Neither ASD nor AVG created any new wealth or cured anything. About the only thing the surfs managed to do was siphon wealth from one group and transfer it to another, all during a time a global recession was rearing its ugly head and putting jobs and lifetimes of hard work in harm’s way.
The U.S. economy shed 263,000 jobs in September, and the unemployment rate edged up to 9.8 percent, the Labor Department said yesterday.
Unemployment virtually has doubled since December 2007. The number of persons looking for work now totals 15.1 million, and the unemployment rate is the highest since June 1983.
When discouraged workers and workers who’ve accepted part-time jobs in the absence of full-time employment are factored into the numbers, the so-called “real” unemployment rate is 17 percent. The number could be distorted — meaning the true employment numbers could be masked to a degree — because older workers separated from their jobs have been applying for Social Security, rather than continuing their struggle to find work when the odds are against them.

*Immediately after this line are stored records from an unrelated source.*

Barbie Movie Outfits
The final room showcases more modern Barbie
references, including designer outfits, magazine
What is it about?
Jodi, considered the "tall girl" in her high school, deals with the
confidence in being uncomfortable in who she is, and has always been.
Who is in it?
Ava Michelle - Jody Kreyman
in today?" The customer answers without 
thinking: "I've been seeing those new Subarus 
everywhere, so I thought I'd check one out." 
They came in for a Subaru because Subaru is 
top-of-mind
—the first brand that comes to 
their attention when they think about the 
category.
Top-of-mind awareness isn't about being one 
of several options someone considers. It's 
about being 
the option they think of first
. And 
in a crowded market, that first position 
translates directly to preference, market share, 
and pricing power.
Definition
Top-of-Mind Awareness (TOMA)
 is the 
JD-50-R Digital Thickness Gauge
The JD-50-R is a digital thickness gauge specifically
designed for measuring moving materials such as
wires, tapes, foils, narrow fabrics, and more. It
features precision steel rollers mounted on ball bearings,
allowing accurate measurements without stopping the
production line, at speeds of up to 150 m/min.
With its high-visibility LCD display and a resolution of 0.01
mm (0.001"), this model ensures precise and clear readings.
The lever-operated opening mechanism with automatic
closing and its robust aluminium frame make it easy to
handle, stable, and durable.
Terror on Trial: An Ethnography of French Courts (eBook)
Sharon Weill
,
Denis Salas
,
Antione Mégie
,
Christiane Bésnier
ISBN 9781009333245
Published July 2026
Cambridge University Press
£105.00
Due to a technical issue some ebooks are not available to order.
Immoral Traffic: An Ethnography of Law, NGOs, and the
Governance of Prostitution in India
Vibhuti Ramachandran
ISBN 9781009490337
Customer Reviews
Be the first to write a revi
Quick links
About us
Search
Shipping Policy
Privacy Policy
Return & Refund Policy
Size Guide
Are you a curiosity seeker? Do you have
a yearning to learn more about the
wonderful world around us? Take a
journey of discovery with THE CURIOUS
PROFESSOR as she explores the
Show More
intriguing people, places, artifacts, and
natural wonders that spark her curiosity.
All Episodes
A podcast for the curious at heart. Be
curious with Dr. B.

The Social Security Administration told Bloomberg News that it had expected an increase of 315,000 applications for the one-year period ending Sept 30, but instead received 465,000, an increase of 150,000 applications.
Meanwhile, regulators seized three more U.S. banks yesterday, bringing the year-to-date total to 98. Because the FDICÂ is close to operating in the red, the agency is in the process of recapitalizing and has proposed a plan that would force banks to pay insurance premiums early to protect customer deposits, rather than pass along the cost of the recapitalization to taxpayers.
“First and foremost, bank customers should know that their insured deposits have and always will be 100 percent safe, no matter what,” said FDIC Chairman Sheila Bair. “This commitment to depositors is absolute. The decision today (Sept. 29) is really about how and when the industry fulfills its obligation to the insurance fund. It’s clear that the American people would prefer to see an end to policies that look to the federal balance sheet as a remedy for every problem. In choosing this path, it should be clear to the public that the industry will not simply tap the shoulder of the increasingly weary taxpayer.”
At risk, however, are banking profits when the industry already is struggling, but the FDIC insists that “banks overall have enough liquid assets to make the proposed prepayment.”
U.S. regulators have not confronted a challenge of this magnitude since the late 1980s and early 1990s, when the savings and loan industry recorded 745 failures, in no small part due to fraud, mismanagement and regulatory laxity.